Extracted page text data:
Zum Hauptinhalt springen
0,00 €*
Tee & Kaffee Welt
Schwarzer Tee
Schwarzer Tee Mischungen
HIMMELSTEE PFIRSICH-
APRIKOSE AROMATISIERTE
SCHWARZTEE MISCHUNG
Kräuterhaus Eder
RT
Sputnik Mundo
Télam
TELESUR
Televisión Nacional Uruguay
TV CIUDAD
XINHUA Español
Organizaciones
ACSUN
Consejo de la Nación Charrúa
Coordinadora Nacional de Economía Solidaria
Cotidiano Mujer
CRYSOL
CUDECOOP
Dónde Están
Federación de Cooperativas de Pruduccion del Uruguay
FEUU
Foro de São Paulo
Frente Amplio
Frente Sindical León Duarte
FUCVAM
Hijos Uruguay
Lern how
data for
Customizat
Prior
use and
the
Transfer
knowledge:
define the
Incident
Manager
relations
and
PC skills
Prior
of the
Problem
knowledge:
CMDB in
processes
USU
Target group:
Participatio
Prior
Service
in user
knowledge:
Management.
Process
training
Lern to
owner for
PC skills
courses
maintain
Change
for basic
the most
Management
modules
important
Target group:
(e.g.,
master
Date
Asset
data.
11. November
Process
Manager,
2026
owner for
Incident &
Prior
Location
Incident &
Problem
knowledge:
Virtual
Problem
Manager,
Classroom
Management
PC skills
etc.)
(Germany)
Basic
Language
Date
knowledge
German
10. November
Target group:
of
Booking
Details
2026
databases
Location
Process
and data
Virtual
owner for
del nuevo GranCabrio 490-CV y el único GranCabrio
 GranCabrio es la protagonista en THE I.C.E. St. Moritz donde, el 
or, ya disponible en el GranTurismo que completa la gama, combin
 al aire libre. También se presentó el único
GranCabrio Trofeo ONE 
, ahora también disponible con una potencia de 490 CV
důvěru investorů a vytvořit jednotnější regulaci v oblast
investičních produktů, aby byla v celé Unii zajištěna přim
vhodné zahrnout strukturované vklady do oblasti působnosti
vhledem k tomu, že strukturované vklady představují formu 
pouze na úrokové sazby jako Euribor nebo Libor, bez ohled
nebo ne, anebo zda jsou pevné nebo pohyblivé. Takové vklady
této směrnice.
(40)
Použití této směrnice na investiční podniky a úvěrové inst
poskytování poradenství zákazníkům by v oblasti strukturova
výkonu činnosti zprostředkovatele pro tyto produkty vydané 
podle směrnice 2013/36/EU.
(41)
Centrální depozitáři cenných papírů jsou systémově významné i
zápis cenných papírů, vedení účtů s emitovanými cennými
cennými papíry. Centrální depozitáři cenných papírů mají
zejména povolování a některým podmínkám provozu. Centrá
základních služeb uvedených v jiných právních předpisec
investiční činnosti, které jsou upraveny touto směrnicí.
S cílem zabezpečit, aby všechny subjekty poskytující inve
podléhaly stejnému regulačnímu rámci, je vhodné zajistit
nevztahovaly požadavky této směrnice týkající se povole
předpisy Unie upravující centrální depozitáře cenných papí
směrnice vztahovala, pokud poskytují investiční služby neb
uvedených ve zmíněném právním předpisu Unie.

[PROBLEM DESCRIPTION]
The answer is a single number: how many lines in the data above hold the string "Frente".

[TASK RESPONSE]
2